The task: Write out every entry again exactly as it stands.

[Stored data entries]
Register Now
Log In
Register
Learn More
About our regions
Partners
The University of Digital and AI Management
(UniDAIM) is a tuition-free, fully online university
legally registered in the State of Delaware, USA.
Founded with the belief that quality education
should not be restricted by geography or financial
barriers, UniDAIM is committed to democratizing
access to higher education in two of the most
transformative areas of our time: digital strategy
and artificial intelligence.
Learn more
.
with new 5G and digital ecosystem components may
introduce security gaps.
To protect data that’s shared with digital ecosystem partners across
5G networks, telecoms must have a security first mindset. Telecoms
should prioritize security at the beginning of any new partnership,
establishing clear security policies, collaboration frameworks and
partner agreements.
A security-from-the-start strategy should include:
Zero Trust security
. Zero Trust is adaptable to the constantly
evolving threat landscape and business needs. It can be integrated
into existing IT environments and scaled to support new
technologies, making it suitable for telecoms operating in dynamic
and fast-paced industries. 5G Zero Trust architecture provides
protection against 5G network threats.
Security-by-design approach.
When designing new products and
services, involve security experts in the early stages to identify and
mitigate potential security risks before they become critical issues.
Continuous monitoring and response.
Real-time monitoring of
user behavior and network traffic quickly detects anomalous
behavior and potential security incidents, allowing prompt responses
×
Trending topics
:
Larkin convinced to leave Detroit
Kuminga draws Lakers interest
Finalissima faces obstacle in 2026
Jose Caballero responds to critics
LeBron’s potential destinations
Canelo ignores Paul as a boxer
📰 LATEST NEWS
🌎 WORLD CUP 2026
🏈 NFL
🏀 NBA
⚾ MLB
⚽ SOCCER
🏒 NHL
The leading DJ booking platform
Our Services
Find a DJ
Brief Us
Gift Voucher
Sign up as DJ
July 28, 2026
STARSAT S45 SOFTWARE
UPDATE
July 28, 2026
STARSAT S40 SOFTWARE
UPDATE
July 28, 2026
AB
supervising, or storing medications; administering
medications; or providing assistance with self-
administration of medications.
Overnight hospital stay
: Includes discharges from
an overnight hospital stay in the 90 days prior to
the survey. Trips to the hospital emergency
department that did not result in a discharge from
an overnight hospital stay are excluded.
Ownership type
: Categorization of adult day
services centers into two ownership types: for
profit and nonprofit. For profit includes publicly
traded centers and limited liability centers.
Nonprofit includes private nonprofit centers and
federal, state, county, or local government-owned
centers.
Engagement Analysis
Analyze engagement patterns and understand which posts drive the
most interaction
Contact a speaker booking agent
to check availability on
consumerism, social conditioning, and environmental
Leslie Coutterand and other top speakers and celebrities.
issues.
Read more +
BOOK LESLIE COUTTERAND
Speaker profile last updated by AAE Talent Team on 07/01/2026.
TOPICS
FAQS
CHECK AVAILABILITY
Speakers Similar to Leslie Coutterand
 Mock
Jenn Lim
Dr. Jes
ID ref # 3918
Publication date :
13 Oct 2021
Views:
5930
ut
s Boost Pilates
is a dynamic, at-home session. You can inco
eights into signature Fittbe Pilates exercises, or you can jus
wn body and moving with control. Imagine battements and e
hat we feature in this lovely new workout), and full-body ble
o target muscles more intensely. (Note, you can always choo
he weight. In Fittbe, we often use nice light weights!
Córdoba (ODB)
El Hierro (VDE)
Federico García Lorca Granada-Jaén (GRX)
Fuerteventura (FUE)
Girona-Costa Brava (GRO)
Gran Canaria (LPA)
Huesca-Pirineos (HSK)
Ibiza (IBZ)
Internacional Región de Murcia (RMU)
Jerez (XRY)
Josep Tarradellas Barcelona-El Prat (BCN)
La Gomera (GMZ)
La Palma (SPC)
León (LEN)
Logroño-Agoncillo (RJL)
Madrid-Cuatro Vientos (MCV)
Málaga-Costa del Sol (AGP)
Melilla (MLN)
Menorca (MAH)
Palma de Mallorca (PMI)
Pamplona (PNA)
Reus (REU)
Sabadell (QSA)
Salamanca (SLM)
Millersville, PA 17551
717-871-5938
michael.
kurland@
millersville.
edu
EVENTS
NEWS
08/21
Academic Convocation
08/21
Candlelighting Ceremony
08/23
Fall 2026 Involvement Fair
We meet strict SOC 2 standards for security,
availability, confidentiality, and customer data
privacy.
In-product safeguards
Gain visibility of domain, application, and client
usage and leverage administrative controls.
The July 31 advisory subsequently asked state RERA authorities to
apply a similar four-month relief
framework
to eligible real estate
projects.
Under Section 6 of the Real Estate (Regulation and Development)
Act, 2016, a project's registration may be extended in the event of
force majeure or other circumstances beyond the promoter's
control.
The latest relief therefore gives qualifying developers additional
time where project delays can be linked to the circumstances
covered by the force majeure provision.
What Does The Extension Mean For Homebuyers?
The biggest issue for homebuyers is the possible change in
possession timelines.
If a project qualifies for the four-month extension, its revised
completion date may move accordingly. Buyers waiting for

Your response:
Register Now
Log In
Register
Learn More
About our regions
Partners
The University of Digital and AI Management
(UniDAIM) is a tuition-free, fully online university
legally registered in the State of Delaware, USA.
Founded with the belief that quality education
should not be restricted by geography or financial
barriers, UniDAIM is committed to democratizing
access to higher education in two of the most
transformative areas of our time: digital strategy
and artificial intelligence.
Learn more
.
with new 5G and digital ecosystem components may
introduce security gaps.
To protect data that’s shared with digital ecosystem partners across
5G networks, telecoms must have a security first mindset. Telecoms
should prioritize security at the beginning of any new partnership,
establishing clear security policies, collaboration frameworks and
partner agreements.
A security-from-the-start strategy should include:
Zero Trust security
. Zero Trust is adaptable to the constantly
evolving threat landscape and business needs. It can be integrated
into existing IT environments and scaled to support new
technologies, making it suitable for telecoms operating in dynamic
and fast-paced industries. 5G Zero Trust architecture provides
protection against 5G network threats.
Security-by-design approach.
When designing new products and
services, involve security experts in the early stages to identify and
mitigate potential security risks before they become critical issues.
Continuous monitoring and response.
Real-time monitoring of
user behavior and network traffic quickly detects anomalous
behavior and potential security incidents, allowing prompt responses
×
Trending topics
:
Larkin convinced to leave Detroit
Kuminga draws Lakers interest
Finalissima faces obstacle in 2026
Jose Caballero responds to critics
LeBron’s potential destinations
Canelo ignores Paul as a boxer
📰 LATEST NEWS
🌎 WORLD CUP 2026
🏈 NFL
🏀 NBA
⚾ MLB
⚽ SOCCER
🏒 NHL
The leading DJ booking platform
Our Services
Find a DJ
Brief Us
Gift Voucher
Sign up as DJ
July 28, 2026
STARSAT S45 SOFTWARE
UPDATE
July 28, 2026
STARSAT S40 SOFTWARE
UPDATE
July 28, 2026
AB
supervising, or storing medications; administering
medications; or providing assistance with self-
administration of medications.
Overnight hospital stay
: Includes discharges from
an overnight hospital stay in the 90 days prior to
the survey. Trips to the hospital emergency
department that did not result in a discharge from
an overnight hospital stay are excluded.
Ownership type
: Categorization of adult day
services centers into two ownership types: for
profit and nonprofit. For profit includes publicly
traded centers and limited liability centers.
Nonprofit includes private nonprofit centers and
federal, state, county, or local government-owned
centers.
Engagement Analysis
Analyze engagement patterns and understand which posts drive the
most interaction
Contact a speaker booking agent
to check availability on
consumerism, social conditioning, and environmental
Leslie Coutterand and other top speakers and celebrities.
issues.
Read more +
BOOK LESLIE COUTTERAND
Speaker profile last updated by AAE Talent Team on 07/01/2026.
TOPICS
FAQS
CHECK AVAILABILITY
Speakers Similar to Leslie Coutterand
 Mock
Jenn Lim
Dr. Jes
ID ref # 3918
Publication date :
13 Oct 2021
Views:
5930
ut
s Boost Pilates
is a dynamic, at-home session. You can inco
eights into signature Fittbe Pilates exercises, or you can jus
wn body and moving with control. Imagine battements and e
hat we feature in this lovely new workout), and full-body ble
o target muscles more intensely. (Note, you can always choo
he weight. In Fittbe, we often use nice light weights!
Córdoba (ODB)
El Hierro (VDE)
Federico García Lorca Granada-Jaén (GRX)
Fuerteventura (FUE)
Girona-Costa Brava (GRO)
Gran Canaria (LPA)
Huesca-Pirineos (HSK)
Ibiza (IBZ)
Internacional Región de Murcia (RMU)
Jerez (XRY)
Josep Tarradellas Barcelona-El Prat (BCN)
La Gomera (GMZ)
La Palma (SPC)
León (LEN)
Logroño-Agoncillo (RJL)
Madrid-Cuatro Vientos (MCV)
Málaga-Costa del Sol (AGP)
Melilla (MLN)
Menorca (MAH)
Palma de Mallorca (PMI)
Pamplona (PNA)
Reus (REU)
Sabadell (QSA)
Salamanca (SLM)
Millersville, PA 17551
717-871-5938
michael.
kurland@
millersville.
edu
EVENTS
NEWS
08/21
Academic Convocation
08/21
Candlelighting Ceremony
08/23
Fall 2026 Involvement Fair
We meet strict SOC 2 standards for security,
availability, confidentiality, and customer data
privacy.
In-product safeguards
Gain visibility of domain, application, and client
usage and leverage administrative controls.
The July 31 advisory subsequently asked state RERA authorities to
apply a similar four-month relief
framework
to eligible real estate
projects.
Under Section 6 of the Real Estate (Regulation and Development)
Act, 2016, a project's registration may be extended in the event of
force majeure or other circumstances beyond the promoter's
control.
The latest relief therefore gives qualifying developers additional
time where project delays can be linked to the circumstances
covered by the force majeure provision.
What Does The Extension Mean For Homebuyers?
The biggest issue for homebuyers is the possible change in
possession timelines.
If a project qualifies for the four-month extension, its revised
completion date may move accordingly. Buyers waiting for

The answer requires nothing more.